I think that it is great that low-level interfaces like poll
(or poll_next
) exist, and that it
even is possible to implement such an interface as performantly as possible, which is often not the
case in other languages. I’m a big fan of zero-cost abstractions, and I think that they are a good fit
for Rust. In fact, I personally consider Rust’s property of “great performance out of the box, but you
can get stellar performance if you really dive deep” to be one of the reasons why it became so successful.

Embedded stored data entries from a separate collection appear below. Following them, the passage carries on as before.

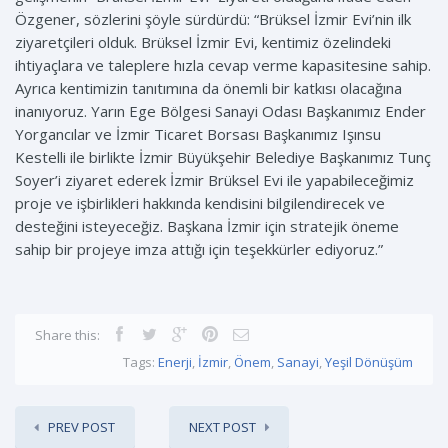
Özgener, sözlerini şöyle sürdürdü: “Brüksel İzmir Evi’nin ilk
ziyaretçileri olduk. Brüksel İzmir Evi, kentimiz özelindeki
ihtiyaçlara ve taleplere hızla cevap verme kapasitesine sahip.
Ayrıca kentimizin tanıtımına da önemli bir katkısı olacağına
inanıyoruz. Yarın Ege Bölgesi Sanayi Odası Başkanımız Ender
Yorgancılar ve İzmir Ticaret Borsası Başkanımız Işınsu
Kestelli ile birlikte İzmir Büyükşehir Belediye Başkanımız Tunç
Soyer’i ziyaret ederek İzmir Brüksel Evi ile yapabileceğimiz
proje ve işbirlikleri hakkında kendisini bilgilendirecek ve
desteğini isteyeceğiz. Başkana İzmir için stratejik öneme
sahip bir projeye imza attığı için teşekkürler ediyoruz.”
Share this:
Tags:
Enerji
,
İzmir
,
Önem
,
Sanayi
,
Yeşil Dönüşüm
PREV POST
NEXT POST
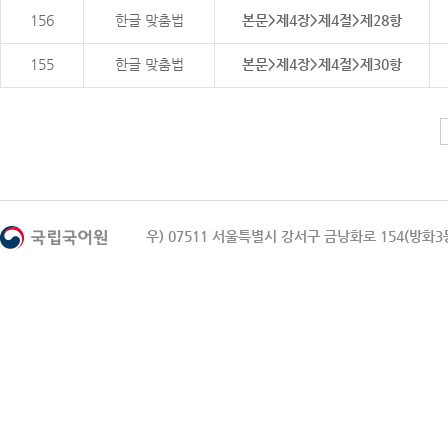
156
한글 맞춤법
본문>제4장>제4절>제28항
155
한글 맞춤법
본문>제4장>제4절>제30항
우) 07511 서울특별시 강서구 금낭화로 154(방화3동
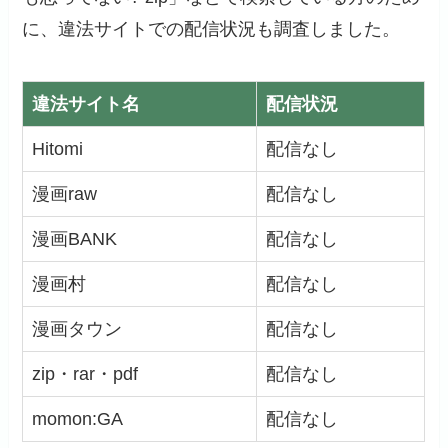
に、違法サイトでの配信状況も調査しました。
違法サイト名
配信状況
Hitomi
配信なし
漫画raw
配信なし
漫画BANK
配信なし
漫画村
配信なし
漫画タウン
配信なし
zip・rar・pdf
配信なし
momon:GA
配信なし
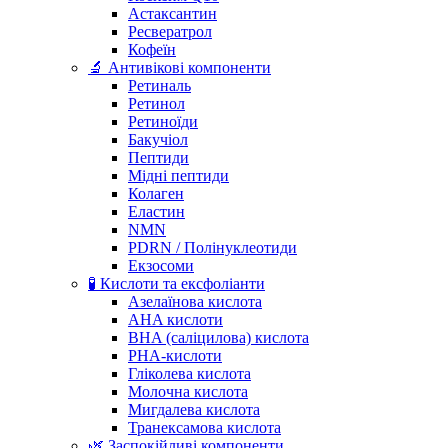
Астаксантин
Ресвератрол
Кофеїн
🔬 Антивікові компоненти
Ретиналь
Ретинол
Ретиноїди
Бакучіол
Пептиди
Мідні пептиди
Колаген
Еластин
NMN
PDRN / Полінуклеотиди
Екзосоми
🧪 Кислоти та ексфоліанти
Азелаїнова кислота
AHA кислоти
BHA (саліцилова) кислота
PHA-кислоти
Гліколева кислота
Молочна кислота
Мигдалева кислота
Транексамова кислота
🌿 Заспокійливі компоненти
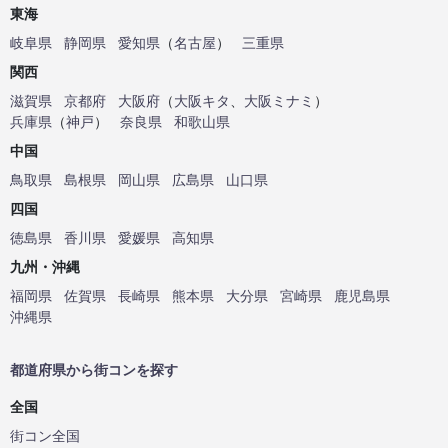
東海
岐阜県
静岡県
愛知県
（
名古屋
）
三重県
関西
滋賀県
京都府
大阪府
（
大阪キタ
、
大阪ミナミ
）
兵庫県
（
神戸
）
奈良県
和歌山県
中国
鳥取県
島根県
岡山県
広島県
山口県
四国
徳島県
香川県
愛媛県
高知県
九州・沖縄
福岡県
佐賀県
長崎県
熊本県
大分県
宮崎県
鹿児島県
沖縄県
都道府県から街コンを探す
全国
街コン全国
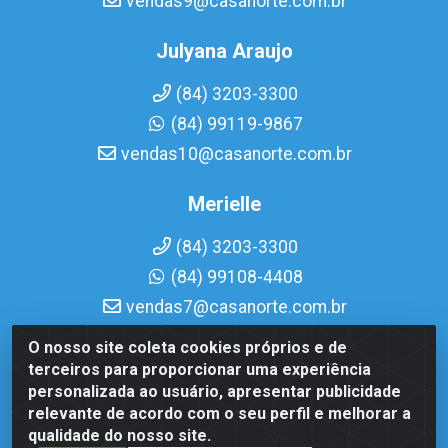
vendas9@casanorte.com.br
Julyana Araujo
(84) 3203-3300
(84) 99119-9867
vendas10@casanorte.com.br
Merielle
(84) 3203-3300
(84) 99108-4408
vendas7@casanorte.com.br
O nosso site coleta cookies próprios e de
Casa Norte LTDA - Av. Interventor Mário Câmara, 1815 -
terceiros para proporcionar uma experiência
Dix-Sept Rosado, Natal/RN - CEP 59054-600 - CNPJ
personalizada ao usuário, apresentar publicidade
08.713.513/0001-51
relevante de acordo com o seu perfil e melhorar a
qualidade do nosso site.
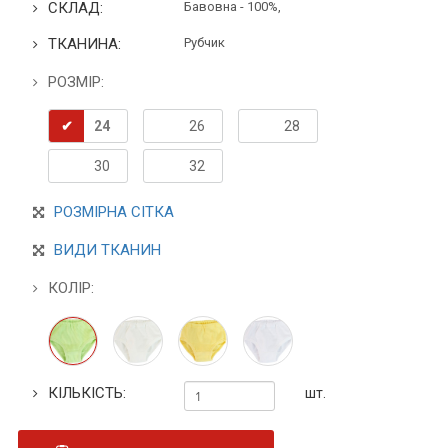
СКЛАД:
Бавовна - 100%,
ТКАНИНА:
Рубчик
РОЗМІР:
24
26
28
30
32
РОЗМІРНА СІТКА
ВИДИ ТКАНИН
КОЛІР:
КІЛЬКІСТЬ:
шт.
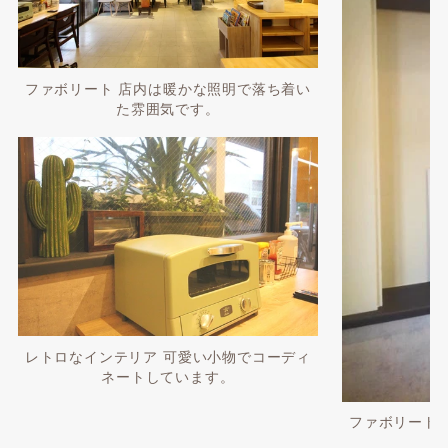
ファボリート 店内は暖かな照明で落ち着い
た雰囲気です。
レトロなインテリア 可愛い小物でコーディ
ネートしています。
ファボリート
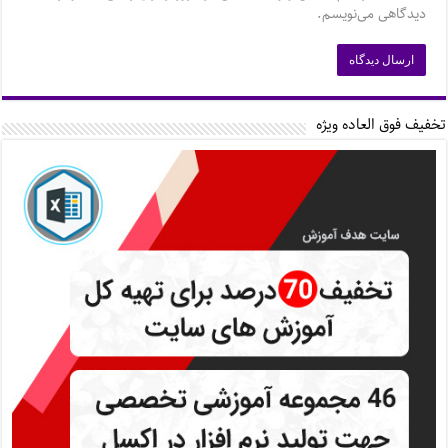
دیدگاهی می‌نویسم.
تخفیف فوق العاده ویژه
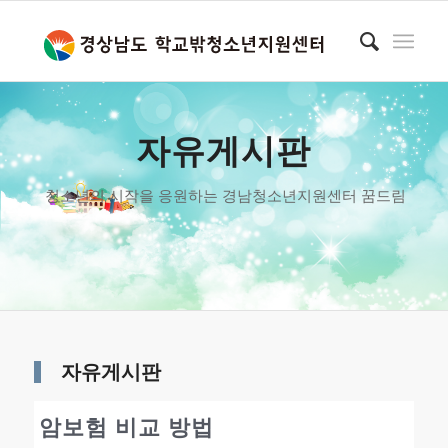
자유게시판
청소년의 시작을 응원하는 경남청소년지원센터 꿈드림
자유게시판
암보험 비교 방법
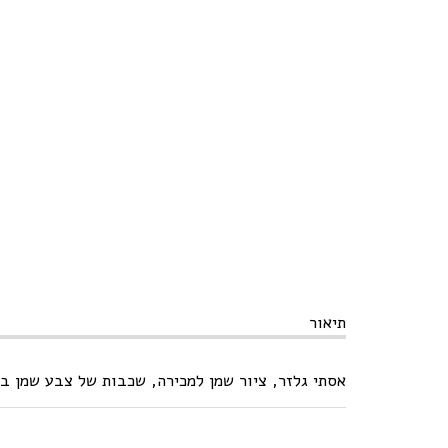
תיאור
אסתי גלזר, ציור שמן למכירה, שכבות של צבע שמן בשפכטל על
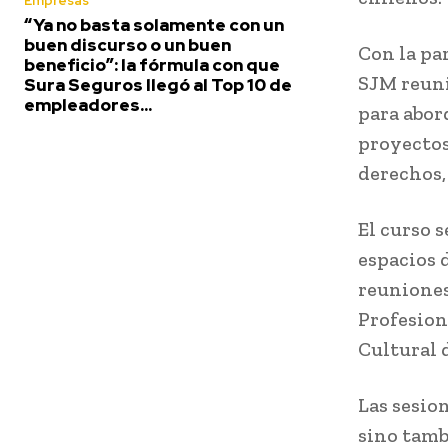
Empresas
“Ya no basta solamente con un
buen discurso o un buen
Con la par
beneficio”: la fórmula con que
SJM reuni
Sura Seguros llegó al Top 10 de
empleadores...
para abor
proyectos
derechos, 
El curso s
espacios 
reuniones
Profesion
Cultural 
Las sesio
sino tamb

But what about ergonomics? Wouldn’t async fn next
be simpler to implement? Well, it is definitely
simpler to implement than poll_next
, that’s for sure. But remember, we’re not expecting to write
poll_next
by hand! We will probably be writing most async iterators with async
generators, same
as we write most futures with async
fns.1
Crucially, note that the async generator version is ergonomically
even better than the trait with async fn next
! And that’s even though it had to be implemented
using a third-party crate and doesn’t have any language support or syntax sugar at the moment.
The point is that I would definitely prefer writing async gen
blocks/functions, rather than
implementing an AsyncIterator
trait (be it async fn next
or poll_next
version) explicitly. But
since for me, the “implementation ergonomics” was pretty much the only argument going for
async fn next
, my opinion is that the poll_next
approach is the right way forward, combined with
support for async
generators, as this would give us both low-level control and high-level ergonomics.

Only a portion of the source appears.